This work addresses a critical limitation in existing sampling-based decoding methods, which rely solely on token probabilities while neglecting the geometric relationships among tokens in the embedding space. This oversight leads to an “embedding space crowding” phenomenon that degrades performance on complex reasoning tasks. The study is the first to formally identify, quantify, and correlate this crowding effect with reduced success rates in mathematical reasoning. To mitigate this issue, the authors propose CraEG, a plug-and-play, geometry-guided sampling method that reweights sampling probabilities based on the intrinsic geometric structure of the embedding space. CraEG requires no additional training and operates with only a single forward pass, yet consistently improves both generation quality and diversity. Extensive experiments across multiple models and benchmarks demonstrate significant and robust gains in performance, particularly in reasoning accuracy, robustness, and output diversity.

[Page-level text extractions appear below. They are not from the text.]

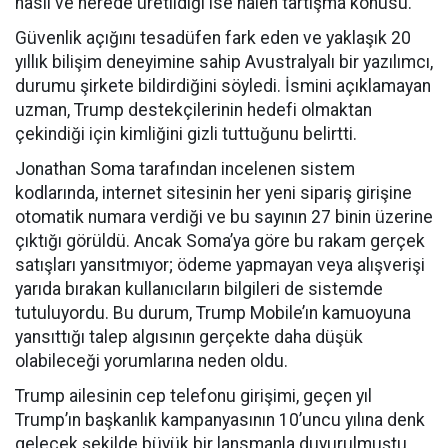
nasıl ve nerede üretildiği ise halen tartışma konusu.
Güvenlik açığını tesadüfen fark eden ve yaklaşık 20
yıllık bilişim deneyimine sahip Avustralyalı bir yazılımcı,
durumu şirkete bildirdiğini söyledi. İsmini açıklamayan
uzman, Trump destekçilerinin hedefi olmaktan
çekindiği için kimliğini gizli tuttuğunu belirtti.
Jonathan Soma tarafından incelenen sistem
kodlarında, internet sitesinin her yeni sipariş girişine
otomatik numara verdiği ve bu sayının 27 binin üzerine
çıktığı görüldü. Ancak Soma’ya göre bu rakam gerçek
satışları yansıtmıyor; ödeme yapmayan veya alışverişi
yarıda bırakan kullanıcıların bilgileri de sistemde
tutuluyordu. Bu durum, Trump Mobile’ın kamuoyuna
yansıttığı talep algısının gerçekte daha düşük
olabileceği yorumlarına neden oldu.
Trump ailesinin cep telefonu girişimi, geçen yıl
Trump’ın başkanlık kampanyasının 10’uncu yılına denk
gelecek şekilde büyük bir lansmanla duyurulmuştu.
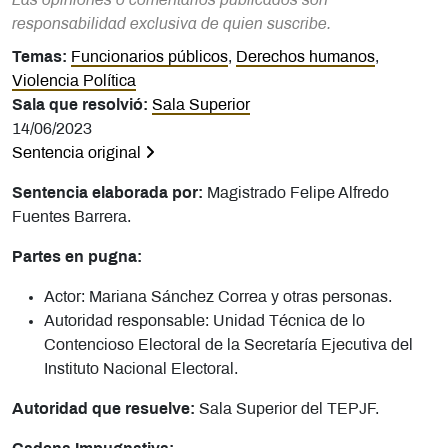
Las opiniones o comentarios publicados son
responsabilidad exclusiva de quien suscribe.
Temas:
Funcionarios públicos
,
Derechos humanos
,
Violencia Política
Sala que resolvió:
Sala Superior
14/06/2023
Sentencia original
Sentencia elaborada por:
Magistrado Felipe Alfredo
Fuentes Barrera.
Partes en pugna:
Actor: Mariana Sánchez Correa y otras personas.
Autoridad responsable: Unidad Técnica de lo
Contencioso Electoral de la Secretaría Ejecutiva del
Instituto Nacional Electoral.
Autoridad que resuelve:
Sala Superior del TEPJF.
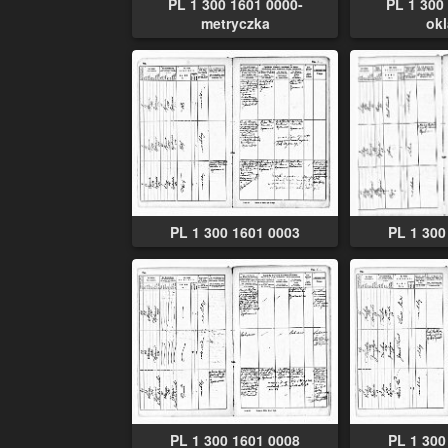
PL 1 300 1601 0000-
PL 1 300
metryczka
ok
PL 1 300 1601 0003
PL 1 300
PL 1 300 1601 0008
PL 1 300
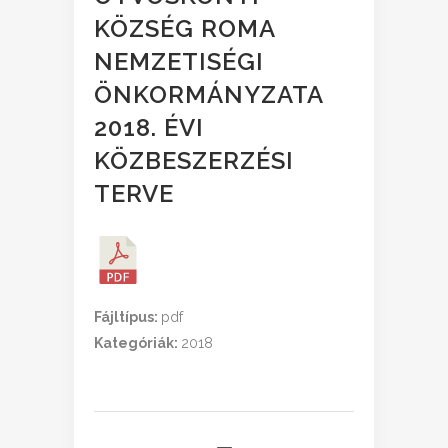
KÖZSÉG ROMA
NEMZETISÉGI
ÖNKORMÁNYZATA
2018. ÉVI
KÖZBESZERZÉSI
TERVE
Fájltípus:
pdf
Kategóriák:
2018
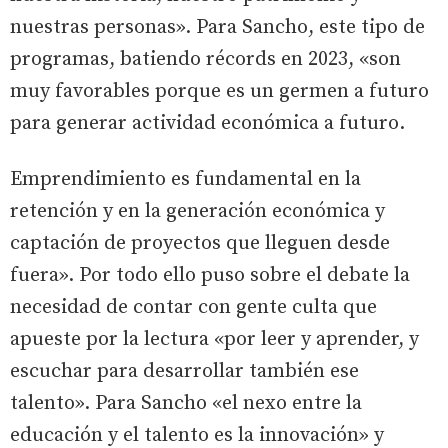
nuestras personas». Para Sancho, este tipo de
programas, batiendo récords en 2023, «son
muy favorables porque es un germen a futuro
para generar actividad económica a futuro.
Emprendimiento es fundamental en la
retención y en la generación económica y
captación de proyectos que lleguen desde
fuera». Por todo ello puso sobre el debate la
necesidad de contar con gente culta que
apueste por la lectura «por leer y aprender, y
escuchar para desarrollar también ese
talento». Para Sancho «el nexo entre la
educación y el talento es la innovación» y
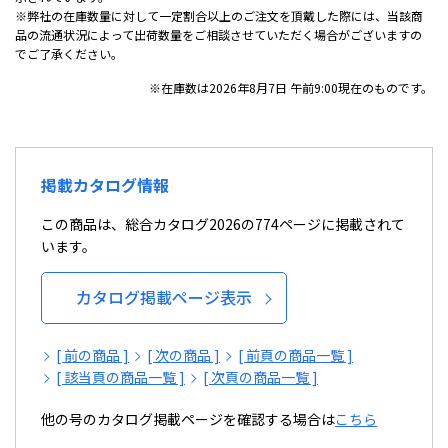
※弊社の在庫数量に対して一定割合以上のご注文を頂戴した際には、当該商
品の流通状況によって出荷数量をご相談させていただく場合がございますの
でご了承ください。
※在庫数は2026年8月7日 午前9:00現在のものです。
掲載カタログ情報
この商品は、総合カタログ2026の774ページに掲載されて
います。
カタログ掲載ページ表示
[ 前の商品 ]
[ 次の商品 ]
[ 前頁の商品一覧 ]
[ 該当頁の商品一覧 ]
[ 次頁の商品一覧 ]
他の号のカタログ掲載ページを確認する場合は
こちら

Sampling-based decoding underlies complex reasoning in large language models (LLMs), where decoding strategies critically shape model behavior. Temperature- and truncation-based methods reshape the next-token distribution through global probability reweighting or thresholding to balance the quality-diversity tradeoff. However, they operate solely on token probabilities, ignoring fine-grained relationships among tokens in the embedding space. We uncover a novel phenomenon, embedding-space crowding, where the next-token distribution concentrates its probability mass on geometrically close tokens in the embedding space. We quantify crowding at multiple granularities and find a statistical association with reasoning success in mathematical problem solving. Motivated by this finding, we propose CraEG, a plug-and-play sampling method that mitigates crowding through geometry-guided reweighting. CraEG is training-free, single-pass, and compatible with standard sampling strategies. Experiments on multiple models and benchmarks demonstrate improved generation performance, with gains in robustness and diversity metrics.